Chapter 40: Drifting Gaze
Chong Zhao was still on one knee when Zhe Sang's sword came down.
The strike carried everything — vast Spiritual Qi aimed directly at the spiritual core, intended to end the fight in a single blow. And then, from Chong Zhao's spiritual core, something erupted in answer: power that was pure and orthodox and unmistakably the Piaomiao Sect's at its most concentrated.
The Mountain-Sealing Jade Slip appeared before him, hovering steady at his forehead, and held.
Zhe Sang's pupils went very small.
He turned his gaze to Song Yun on the stone steps. The question on his face needed no words.
How?
"The Mountain-Sealing Jade Slip!"
It swept through the disciples in a wave — shock, confusion, something close to awe. The Jade Slip hovered there, shielding Chong Zhao, as real and impossible as it looked.
Had the Sect Leader passed it to Junior Brother Chong Zhao? Then what, exactly, had this duel ever been for?
Er Yun looked at Song Yun. Under Zhe Sang's furious gaze, the old man trembled but said nothing.
"This is unjust!"
The roar tore out of Zhe Sang as something in him broke loose from its last constraint. His eyes had gone bloodshot. The red pearl at his sword hilt blazed — and a darkness spread upward from the platform, vast and wrong, as if something foul had taken the form of a storm. Disciples stumbled in the sudden gale.
Zhe Sang struck again.
Chong Zhao, still kneeling, raised his gaze.
His hand closed around the Jade Slip.
In his palm, it transformed into an ancient jade sword, and Spiritual Qi in every color wrapped around him at once.
Er Yun's breath caught. "Peak Immortal Lord?"
It was impossible. Chong Zhao had emerged from seclusion at the Mid-Stage only hours ago.
Zhe Sang, still descending from his strike, had one terrible instant to register what he was looking at. He was at the Early Stage of the Immortal Lord Realm; the red pearl had forced him to the Mid-Stage. But the figure before him now carried the pressure of something beyond either of those, and before he could recalibrate, the jade sword came up and met his blade.
The explosion of light was blinding.
A figure fell from the air and hit the cloud platform hard.
When the darkness cleared: Chong Zhao standing. Zhe Sang on his knees, spitting blood, the sword in his hand shattered to dust — only the hilt remaining.

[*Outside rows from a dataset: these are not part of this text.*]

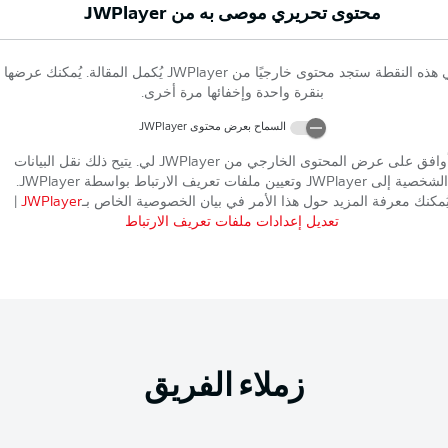
محتوى تحريري موصى به من
JWPlayer
 هذه النقطة ستجد محتوى خارجيًا من
JWPlayer
يُكمل المقالة. يُمكنك عرضها
بنقرة واحدة وإخفائها مرة أخرى.
السماح بعرض محتوى
JWPlayer
وافق على عرض المحتوى الخارجي من
JWPlayer
لي. يتيح ذلك نقل البيانات
الشخصية إلى
JWPlayer
وتعيين ملفات تعريف الارتباط بواسطة
JWPlayer
.
ُمكنك معرفة المزيد حول هذا الأمر في بيان الخصوصية الخاص بـ
JWPlayer
|
تعديل إعدادات ملفات تعريف الارتباط
زملاء الفريق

Silence across the steps and the platform.
Zhe Sang raised his head and looked at Song Yun. "Why?"
Blood came with the word.
He understood now what had happened. No one reached Peak Immortal Lord in three years. The Spiritual Qi surrounding Chong Zhao was unmistakably orthodox, unmistakably Piaomiao — unmistakably Song Yun's. The Sect Leader had transferred his own cultivation to his disciple.
Song Yun said nothing for a long moment. Then he looked at the disciple he had raised for a hundred years and raised his sleeve.
Immortal power struck Zhe Sang's spiritual core.
The scream that tore out of him was unlike anything the disciples had heard. His eyes went blood-red, and from his spiritual core came something that had no place in an Immortal's body: the chaotic wailing of mortal Spiritual Qi, twisted and thin, like the cries of infants.
The sound that moved through the gathered disciples was different from shock. It was horror.
An Immortal's spiritual core, carrying mortal Qi. There was only one way that happened.
"You consumed mortal Spiritual Qi to cultivate." Song Yun's voice had aged ten years in a breath. "Zhe Sang. I raised you for a hundred years. Is this how you repay an Immortal's cultivation?"
"For a hundred years, I gave everything!" Zhe Sang stabbed a finger toward Chong Zhao. "Never a single day of rest! All of it to revive Piaomiao! And then you cast me aside for him — you and Senior Martial Uncle both — what was I supposed to do?!"
"And still you refuse to repent."
"What have I done wrong?" He was laughing now, or something that resembled laughing. "Only the strong survive in the Three Realms. Isn't that what you taught me, Master?"
Song Yun closed his eyes. When they opened again, something had been decided in them. "Wretched disciple."
He channeled Immortal Qi directly into Zhe Sang's spiritual platform. The scream this time shook the air. Countless threads of Qi erupted from Zhe Sang's body — and then came the sound that ended it: clean and sharp, like porcelain dropped on stone.
His Golden Core had shattered.
The color left Zhe Sang's face all at once. He looked at his hands. He looked up at Song Yun. "You... destroyed my Golden Core."
He tried to stand. His legs gave out. He crawled toward the steps.
"The Piaomiao Sect has stood for a thousand years," Song Yun said, "and it cannot shelter those who harm mortals. Zhe Sang. Your Golden Core is gone. You will reflect on your sins in the Profound Ice Cave for ten years, and after that you will live as an ordinary mortal."
He said nothing more. He raised his hand, and a floating gate appeared in the air. A beam of light came from the direction of the cavern and took hold of Zhe Sang.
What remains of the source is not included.